How text_data
is organized¶
In the next few parts of the tutorial, I’m going to introduce
a bunch of the tools that text_data
has to offer
within the context of a mock project. My hope is that they’ll
give you a sense of how you might introduce the library
into your analysis.
But before I do that, I want to introduce the structure of the library.
text_data
is built upon two classes, WordIndex
and Corpus
. The WordIndex
class indexes your documents in an efficient data structure
and provides a number of ways for you to perform statistical lookups.
You can see how often words are used across your entire set of documents
or within a single option. And it supports matrix and vector operations
that allow you to see those same statistics at a much broader scale.
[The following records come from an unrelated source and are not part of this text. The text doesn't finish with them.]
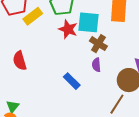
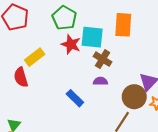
yellow rectangle: (33, 16) -> (35, 57), moved
purple semicircle: (96, 65) -> (100, 81), turned 96

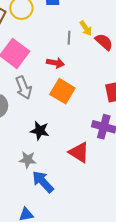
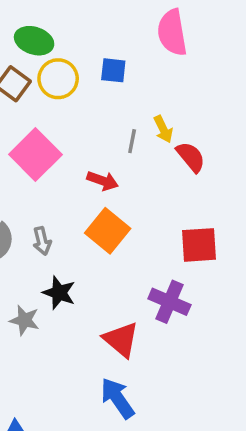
gray arrow: (24, 88) -> (42, 241), moved, size x0.7
gray star: (28, 160) -> (24, 320), moved
blue arrow: (43, 182) -> (117, 398), moved

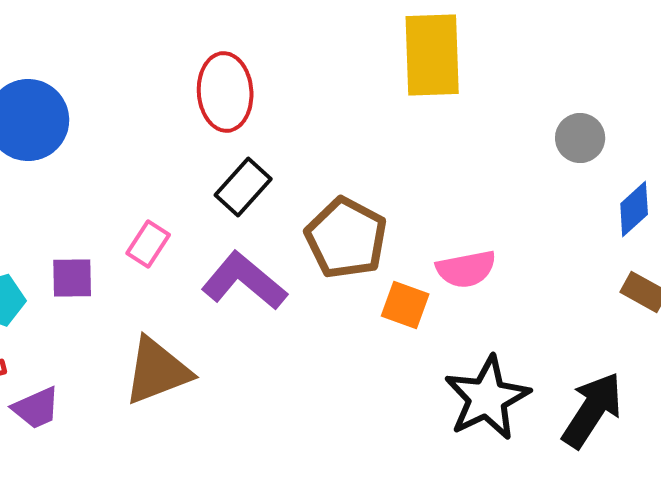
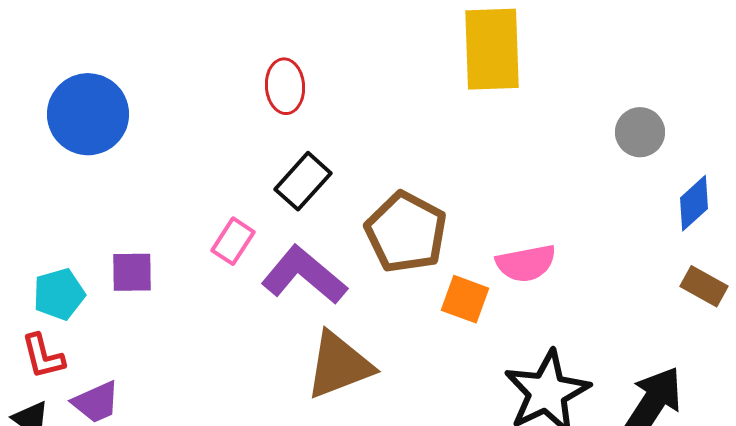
red ellipse: (225, 92) -> (285, 86), size x0.7
pink rectangle: (148, 244) -> (233, 241), moved
brown triangle: (157, 371) -> (339, 365), moved

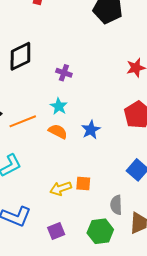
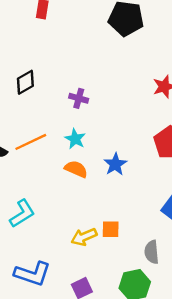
black diamond: (20, 56) -> (25, 82), size x0.7
orange line: (23, 121) -> (31, 142), moved

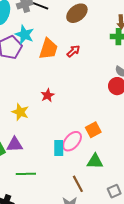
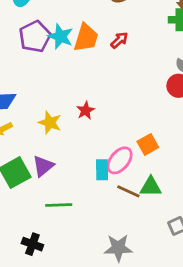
cyan star: (24, 35) -> (61, 36), moved
red star: (47, 95) -> (86, 111), moved
purple triangle: (15, 144) -> (43, 166), turned -36
brown line: (78, 184) -> (128, 191), moved, turned -36

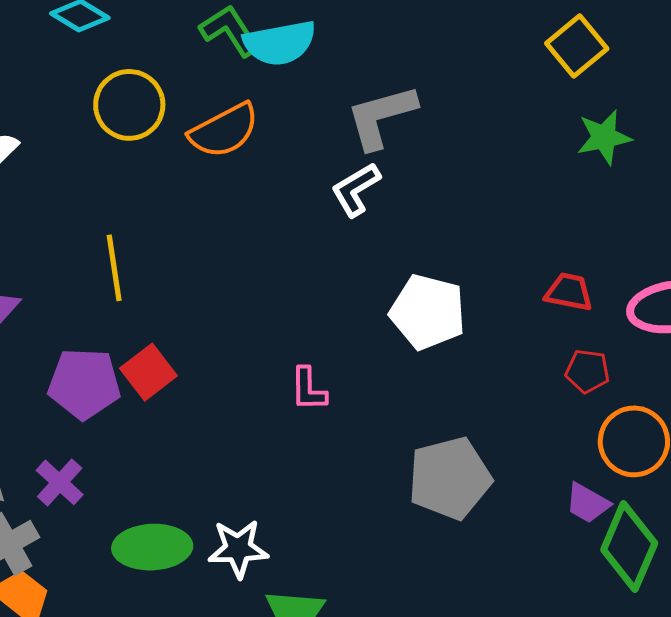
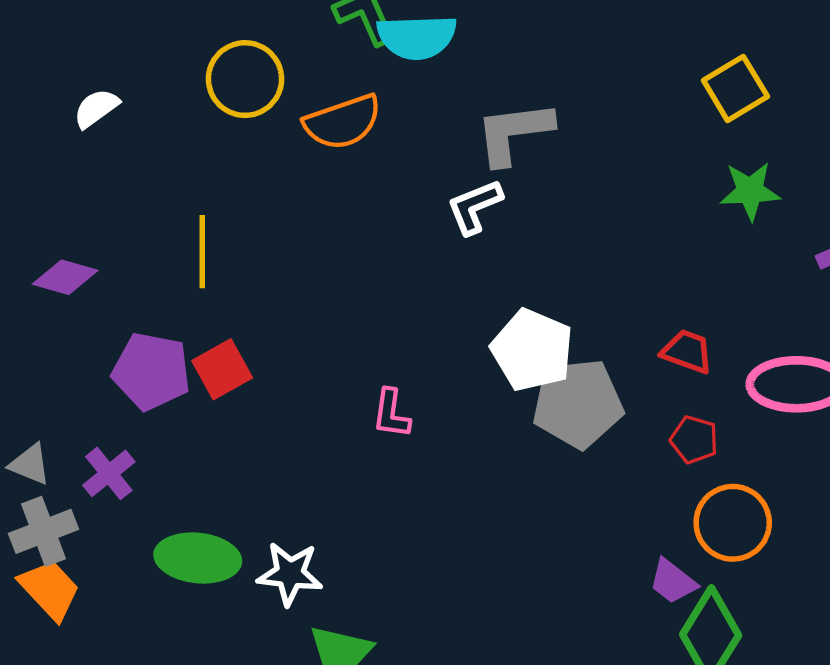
gray pentagon: (450, 478) -> (578, 404), moved

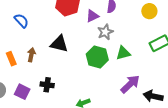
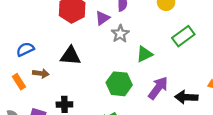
blue semicircle: (21, 21) -> (25, 49), moved, turned -63
brown arrow: (31, 55) -> (41, 73), turned 96
green hexagon: (97, 57) -> (119, 84), moved

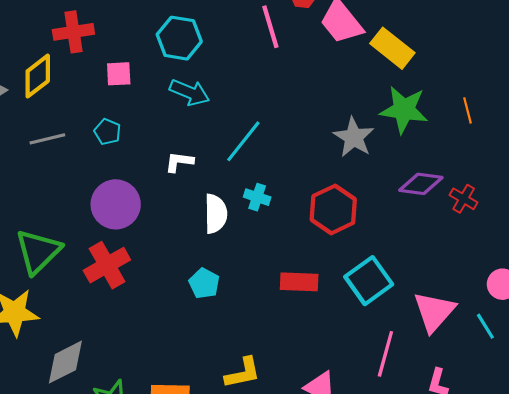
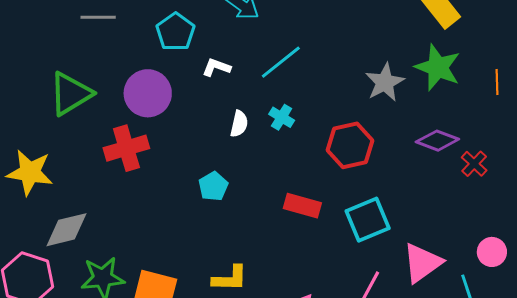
cyan pentagon: (107, 132) -> (175, 32), moved, size x1.5
white semicircle: (216, 214) -> (239, 124), size x0.7
green triangle: (38, 251) -> (71, 94), moved

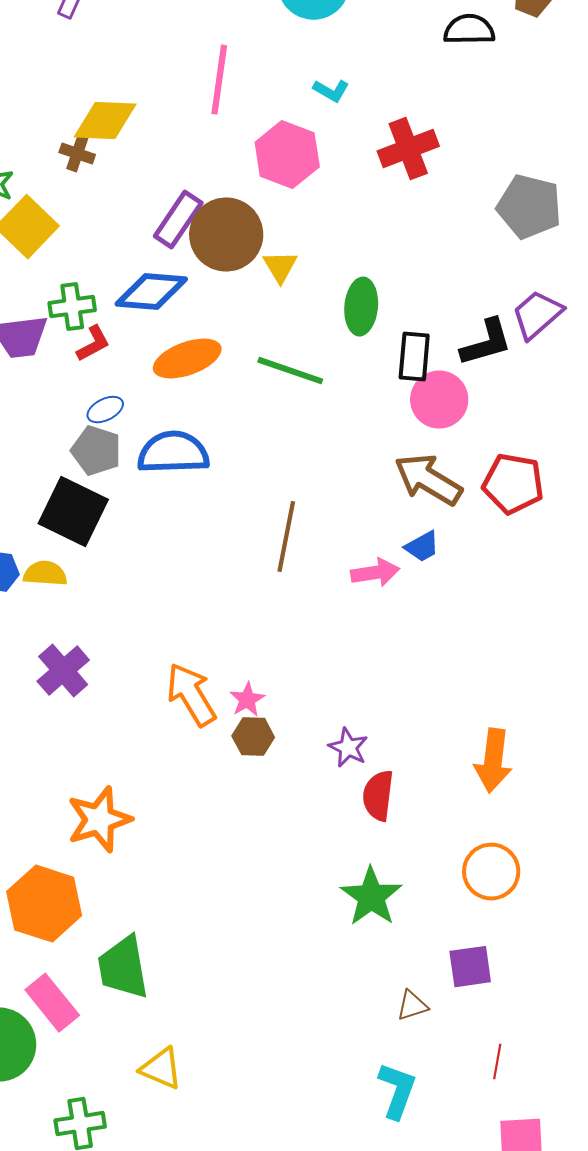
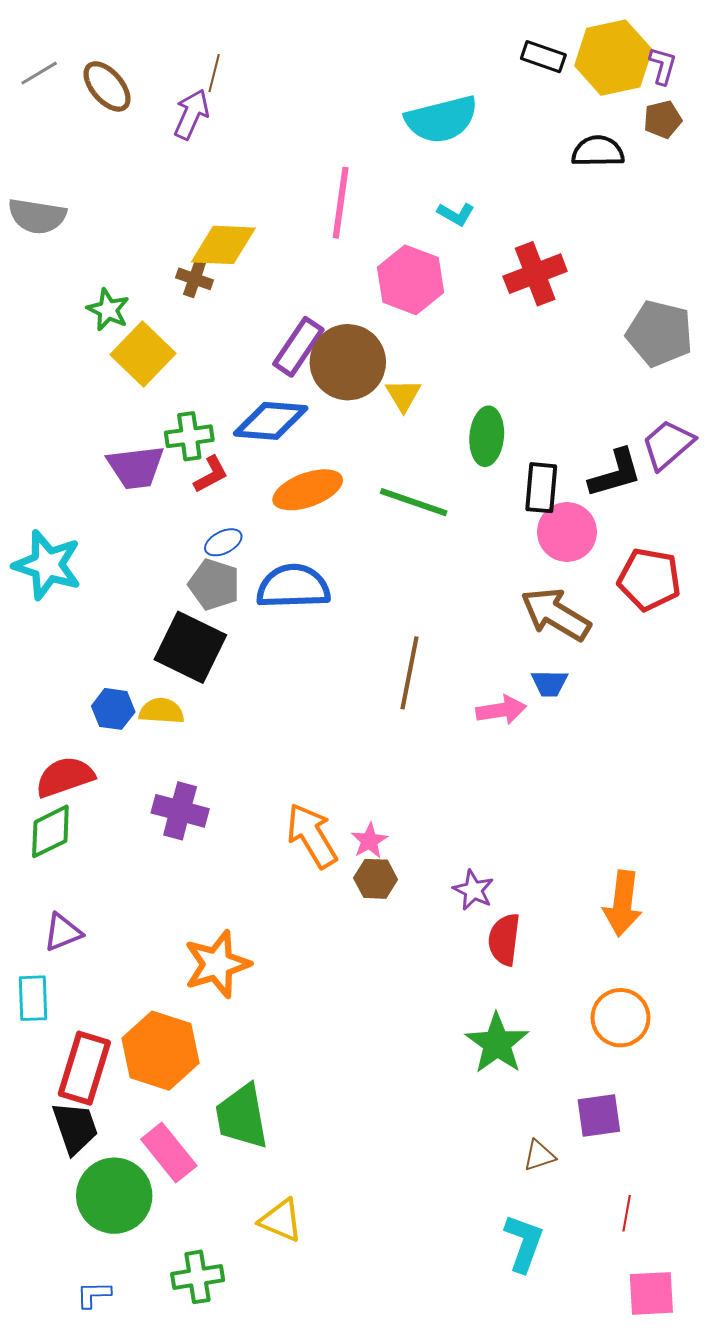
red pentagon: (513, 484) -> (649, 579), moved
blue trapezoid: (422, 547) -> (549, 683), turned 30
purple cross: (63, 671) -> (180, 811), turned -34

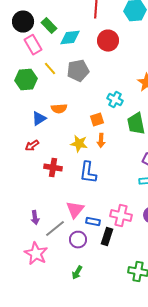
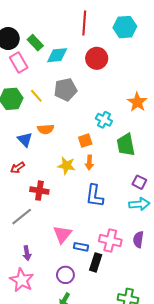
yellow line: (50, 69) -> (36, 96), moved
blue triangle: (39, 119) -> (25, 140), turned -42
blue L-shape: (88, 173) -> (95, 196), moved
purple arrow: (35, 218) -> (27, 253), moved
gray line: (55, 229) -> (22, 217), moved
purple circle: (78, 240) -> (65, 275), moved

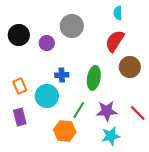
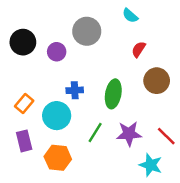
cyan semicircle: (118, 13) -> (130, 16), moved, turned -48
red semicircle: (115, 41) -> (139, 49), size x0.6
orange rectangle: (20, 86) -> (24, 104), turned 63
orange hexagon: (65, 131) -> (58, 158), moved
cyan star: (111, 136) -> (151, 165), moved, turned 30

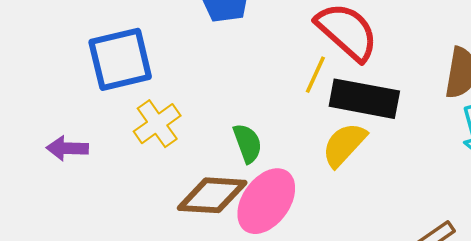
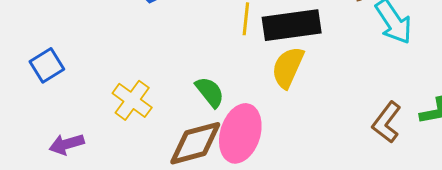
blue square: (120, 59) -> (47, 65), moved, size x0.6

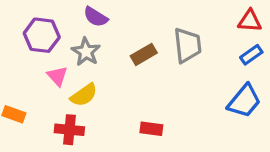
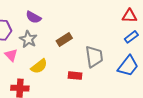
gray trapezoid: (187, 45) -> (94, 57), moved
yellow semicircle: (84, 95) -> (39, 66), moved
red rectangle: (151, 129) -> (75, 76), moved

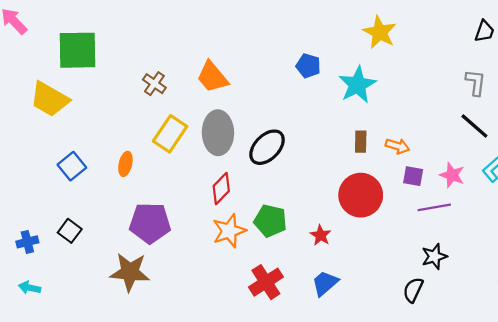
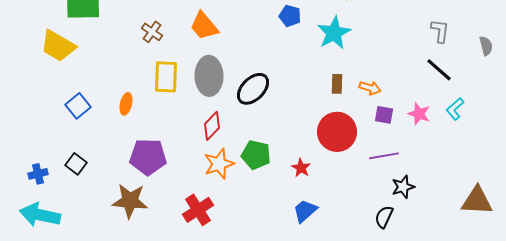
yellow rectangle: (170, 134) -> (166, 77), turned -32
purple line: (434, 207) -> (384, 156), moved
red cross: (266, 282) -> (198, 210), moved
cyan arrow: (30, 288) -> (40, 215), size x2.0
Because it uses an efficient data structure and parallelized
Rust code, those matrix and vector operations run rapidly.
In addition, WordIndex
offers a number of ways
to split up or concatenate individual indexes you have
so you can compare how a portion of documents compares to another portion
of documents. This can be useful as you’re conducting a standalone
analysis, or it can be useful if you’re trying to debug
why a machine learning model is incorectly classifying
some of your documents.
Corpus
builds upon the WordIndex
to support searching through documents. You can look up arbitrarily
long phrases and conduct boolean AND
, NOT
, and OR
queries. In addition, Corpus
offers an easy
way to index multi-word phrases.
For the most part, the other portions of the library work around these
two classes. text_data.query
holds the internal support for
building queries. It’s mainly meant as an internal data structure,
although there are cases when you might want to use it to
debug search results that don’t seem to be working. text_data.tokenize
provides easy ways to write tokenizers (or functions that split up
a string into a list of words, or “tokens”) that you can plug
directly into a Corpus
. And text_data.multi_corpus
offers two simple functions for building Corpus
or WordIndex
objects from a list of other Corpus
or WordIndex
objects.
The only partial exception to this rule is the text_data.display
module, which offers features for displaying data visualizations
and top values along numpy matrixes and arrays. For the most part,
this, too, is designed to work with the WordIndex
and Corpus
.
But it’s flexible and accepts other numpy matrixes and arrays as its inputs.